Differential Diagnosis
- Lymphoma: A lymphoma might present as a nasopharyngeal mass, typically in younger patients. It generally shows homogeneous enhancement, without the necrosis seen in nasopharyngeal carcinoma. Lymphoma would also typically present with bilateral, symmetrical lymphadenopathy, as opposed to the unilateral or asymmetrical lymphadenopathy seen in nasopharyngeal carcinoma.
- Juvenile Nasopharyngeal Angiofibroma (JNA): JNA is a benign, highly vascular tumour that occurs in adolescent males. Unlike NPC, JNA is usually associated with nasal obstruction and recurrent epistaxis. On imaging, it demonstrates a characteristic ‘holly leaf’ pattern of enhancement.

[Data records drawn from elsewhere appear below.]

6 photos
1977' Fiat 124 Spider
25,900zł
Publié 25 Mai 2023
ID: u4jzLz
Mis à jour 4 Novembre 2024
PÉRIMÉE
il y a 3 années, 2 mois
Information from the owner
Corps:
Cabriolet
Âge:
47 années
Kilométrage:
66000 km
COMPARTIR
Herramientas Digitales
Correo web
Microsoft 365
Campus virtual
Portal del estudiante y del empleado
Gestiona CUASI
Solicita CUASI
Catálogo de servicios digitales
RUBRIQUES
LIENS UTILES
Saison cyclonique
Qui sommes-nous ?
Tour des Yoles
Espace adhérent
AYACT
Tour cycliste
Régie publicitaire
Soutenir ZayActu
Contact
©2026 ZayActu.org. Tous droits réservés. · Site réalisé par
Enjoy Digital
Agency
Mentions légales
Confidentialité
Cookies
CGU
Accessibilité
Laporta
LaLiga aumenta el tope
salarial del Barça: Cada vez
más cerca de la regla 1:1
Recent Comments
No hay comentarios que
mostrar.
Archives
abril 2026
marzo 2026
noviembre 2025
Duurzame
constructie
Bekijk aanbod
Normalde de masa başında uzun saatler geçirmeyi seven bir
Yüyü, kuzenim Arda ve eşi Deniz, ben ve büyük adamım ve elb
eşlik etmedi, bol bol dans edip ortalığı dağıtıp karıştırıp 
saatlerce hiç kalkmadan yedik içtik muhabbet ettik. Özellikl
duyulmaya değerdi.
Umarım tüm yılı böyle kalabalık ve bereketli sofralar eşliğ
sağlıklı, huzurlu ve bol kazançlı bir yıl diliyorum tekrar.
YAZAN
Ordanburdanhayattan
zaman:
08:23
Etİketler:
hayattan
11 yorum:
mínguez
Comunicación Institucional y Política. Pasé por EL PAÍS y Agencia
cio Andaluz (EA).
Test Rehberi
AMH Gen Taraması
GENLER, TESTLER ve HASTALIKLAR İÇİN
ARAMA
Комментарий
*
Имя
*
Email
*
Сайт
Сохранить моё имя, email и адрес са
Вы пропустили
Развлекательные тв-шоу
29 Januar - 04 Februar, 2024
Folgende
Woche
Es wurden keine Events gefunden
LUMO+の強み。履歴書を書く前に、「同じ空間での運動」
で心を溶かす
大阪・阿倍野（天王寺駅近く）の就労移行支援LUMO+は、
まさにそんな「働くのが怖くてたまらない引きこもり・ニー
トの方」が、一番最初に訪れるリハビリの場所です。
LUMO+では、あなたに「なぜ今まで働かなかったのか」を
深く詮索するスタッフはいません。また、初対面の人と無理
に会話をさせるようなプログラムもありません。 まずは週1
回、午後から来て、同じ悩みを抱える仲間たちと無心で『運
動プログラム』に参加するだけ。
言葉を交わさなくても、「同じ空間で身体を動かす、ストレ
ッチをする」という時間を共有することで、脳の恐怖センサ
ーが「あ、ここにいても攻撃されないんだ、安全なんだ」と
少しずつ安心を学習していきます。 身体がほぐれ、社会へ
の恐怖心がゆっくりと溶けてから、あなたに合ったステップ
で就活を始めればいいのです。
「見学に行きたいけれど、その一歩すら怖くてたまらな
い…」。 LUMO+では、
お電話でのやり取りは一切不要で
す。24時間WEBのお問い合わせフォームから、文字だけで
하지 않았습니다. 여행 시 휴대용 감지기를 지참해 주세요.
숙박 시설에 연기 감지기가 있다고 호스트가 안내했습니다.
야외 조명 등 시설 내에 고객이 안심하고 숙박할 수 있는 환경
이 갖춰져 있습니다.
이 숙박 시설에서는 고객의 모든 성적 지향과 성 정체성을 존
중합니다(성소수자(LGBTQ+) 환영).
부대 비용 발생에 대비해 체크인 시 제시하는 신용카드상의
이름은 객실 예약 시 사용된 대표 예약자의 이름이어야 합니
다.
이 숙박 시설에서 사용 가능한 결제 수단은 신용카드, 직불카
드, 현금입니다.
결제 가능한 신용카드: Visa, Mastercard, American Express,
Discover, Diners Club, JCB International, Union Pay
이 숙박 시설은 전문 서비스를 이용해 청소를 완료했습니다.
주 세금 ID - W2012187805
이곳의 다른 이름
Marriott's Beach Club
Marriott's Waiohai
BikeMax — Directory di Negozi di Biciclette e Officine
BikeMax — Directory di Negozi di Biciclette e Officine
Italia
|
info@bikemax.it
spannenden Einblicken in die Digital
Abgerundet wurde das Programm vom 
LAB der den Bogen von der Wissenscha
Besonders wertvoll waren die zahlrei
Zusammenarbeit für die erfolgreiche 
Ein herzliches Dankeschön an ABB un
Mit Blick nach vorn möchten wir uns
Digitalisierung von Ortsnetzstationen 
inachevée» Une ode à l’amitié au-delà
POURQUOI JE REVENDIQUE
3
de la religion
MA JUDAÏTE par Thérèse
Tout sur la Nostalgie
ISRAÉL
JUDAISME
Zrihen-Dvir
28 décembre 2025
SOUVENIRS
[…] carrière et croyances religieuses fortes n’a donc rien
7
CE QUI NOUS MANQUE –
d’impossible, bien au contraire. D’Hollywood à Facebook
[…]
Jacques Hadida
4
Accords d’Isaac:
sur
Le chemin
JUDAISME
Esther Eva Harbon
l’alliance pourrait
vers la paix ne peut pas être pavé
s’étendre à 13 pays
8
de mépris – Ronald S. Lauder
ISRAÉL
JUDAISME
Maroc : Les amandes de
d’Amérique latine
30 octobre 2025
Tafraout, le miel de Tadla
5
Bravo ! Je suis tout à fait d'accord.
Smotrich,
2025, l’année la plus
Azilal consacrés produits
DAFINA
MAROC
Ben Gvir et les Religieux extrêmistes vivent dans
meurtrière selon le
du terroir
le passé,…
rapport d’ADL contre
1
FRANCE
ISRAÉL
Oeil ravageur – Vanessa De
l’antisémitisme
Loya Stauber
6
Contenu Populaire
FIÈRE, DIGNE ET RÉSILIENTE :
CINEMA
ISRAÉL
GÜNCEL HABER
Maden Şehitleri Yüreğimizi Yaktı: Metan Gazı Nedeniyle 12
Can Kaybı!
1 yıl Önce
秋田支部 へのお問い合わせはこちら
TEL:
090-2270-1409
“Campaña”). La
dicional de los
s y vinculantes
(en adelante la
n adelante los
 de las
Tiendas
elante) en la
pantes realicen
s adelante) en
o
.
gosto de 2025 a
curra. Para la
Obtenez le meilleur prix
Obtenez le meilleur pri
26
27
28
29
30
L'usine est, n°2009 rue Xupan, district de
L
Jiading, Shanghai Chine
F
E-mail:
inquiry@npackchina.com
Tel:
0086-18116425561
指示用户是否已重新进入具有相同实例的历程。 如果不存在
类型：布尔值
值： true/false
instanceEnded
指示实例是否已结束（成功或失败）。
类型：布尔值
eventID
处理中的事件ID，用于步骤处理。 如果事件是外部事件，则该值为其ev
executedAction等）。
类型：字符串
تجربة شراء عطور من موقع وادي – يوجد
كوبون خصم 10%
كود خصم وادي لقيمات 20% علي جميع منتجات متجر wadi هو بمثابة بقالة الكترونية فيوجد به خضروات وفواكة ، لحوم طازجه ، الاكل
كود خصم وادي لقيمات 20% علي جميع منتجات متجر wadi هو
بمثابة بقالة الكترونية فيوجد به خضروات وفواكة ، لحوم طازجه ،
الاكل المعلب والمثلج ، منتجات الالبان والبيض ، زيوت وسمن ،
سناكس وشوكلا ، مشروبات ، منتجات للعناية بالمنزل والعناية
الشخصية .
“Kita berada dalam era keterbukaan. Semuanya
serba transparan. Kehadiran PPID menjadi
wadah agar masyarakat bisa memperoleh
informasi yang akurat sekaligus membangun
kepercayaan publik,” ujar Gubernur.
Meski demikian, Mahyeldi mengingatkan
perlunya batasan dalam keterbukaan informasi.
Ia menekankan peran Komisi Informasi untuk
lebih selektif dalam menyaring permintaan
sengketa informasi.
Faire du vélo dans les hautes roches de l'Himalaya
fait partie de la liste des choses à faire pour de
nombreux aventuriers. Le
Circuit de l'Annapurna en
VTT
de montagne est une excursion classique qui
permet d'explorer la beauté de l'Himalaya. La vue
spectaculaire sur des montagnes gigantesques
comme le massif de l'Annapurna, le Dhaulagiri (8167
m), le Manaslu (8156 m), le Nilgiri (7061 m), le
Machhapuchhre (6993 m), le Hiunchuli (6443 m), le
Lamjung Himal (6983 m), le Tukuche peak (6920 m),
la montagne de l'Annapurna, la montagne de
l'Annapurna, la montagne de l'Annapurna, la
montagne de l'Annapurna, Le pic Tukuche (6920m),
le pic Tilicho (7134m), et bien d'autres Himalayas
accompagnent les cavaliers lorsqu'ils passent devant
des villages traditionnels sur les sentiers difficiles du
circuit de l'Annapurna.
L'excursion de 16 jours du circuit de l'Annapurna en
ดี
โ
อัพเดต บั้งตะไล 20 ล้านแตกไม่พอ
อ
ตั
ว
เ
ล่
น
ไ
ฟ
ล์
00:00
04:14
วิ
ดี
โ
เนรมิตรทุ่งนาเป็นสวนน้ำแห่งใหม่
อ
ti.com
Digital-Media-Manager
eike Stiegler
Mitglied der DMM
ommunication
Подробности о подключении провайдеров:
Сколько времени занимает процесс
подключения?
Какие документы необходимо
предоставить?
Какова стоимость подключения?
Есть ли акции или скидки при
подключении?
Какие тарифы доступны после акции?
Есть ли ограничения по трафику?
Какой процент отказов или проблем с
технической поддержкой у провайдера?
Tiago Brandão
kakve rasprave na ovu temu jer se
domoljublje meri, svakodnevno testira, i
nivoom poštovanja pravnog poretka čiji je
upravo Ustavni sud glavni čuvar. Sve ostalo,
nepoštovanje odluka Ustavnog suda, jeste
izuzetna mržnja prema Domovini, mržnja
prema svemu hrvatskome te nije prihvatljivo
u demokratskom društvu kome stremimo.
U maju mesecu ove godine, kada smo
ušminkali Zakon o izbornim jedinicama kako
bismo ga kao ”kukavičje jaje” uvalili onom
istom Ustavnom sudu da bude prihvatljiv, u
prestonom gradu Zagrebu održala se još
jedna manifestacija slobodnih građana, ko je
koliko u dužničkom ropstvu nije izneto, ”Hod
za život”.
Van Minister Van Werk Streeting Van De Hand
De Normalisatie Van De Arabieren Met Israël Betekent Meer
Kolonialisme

- Metastasis to the nasopharynx: Metastasis to the nasopharynx is rare but should be considered, particularly in a known malignancy patient. These tend to occur in patients with a known primary malignancy and may present with multiple other sites of metastasis.
- Inflammatory Conditions (like nasopharyngitis): Chronic inflammatory conditions may cause thickening of the nasopharyngeal mucosa that could mimic NPC. However, these conditions are usually symmetrical and are associated with clinical signs of inflammation, such as fever and elevated inflammatory markers.
Management
Management of NPC typically involves external beam radiotherapy as the mainstay of treatment, often combined with chemotherapy for advanced disease. Surgery is typically reserved for recurrent or residual disease.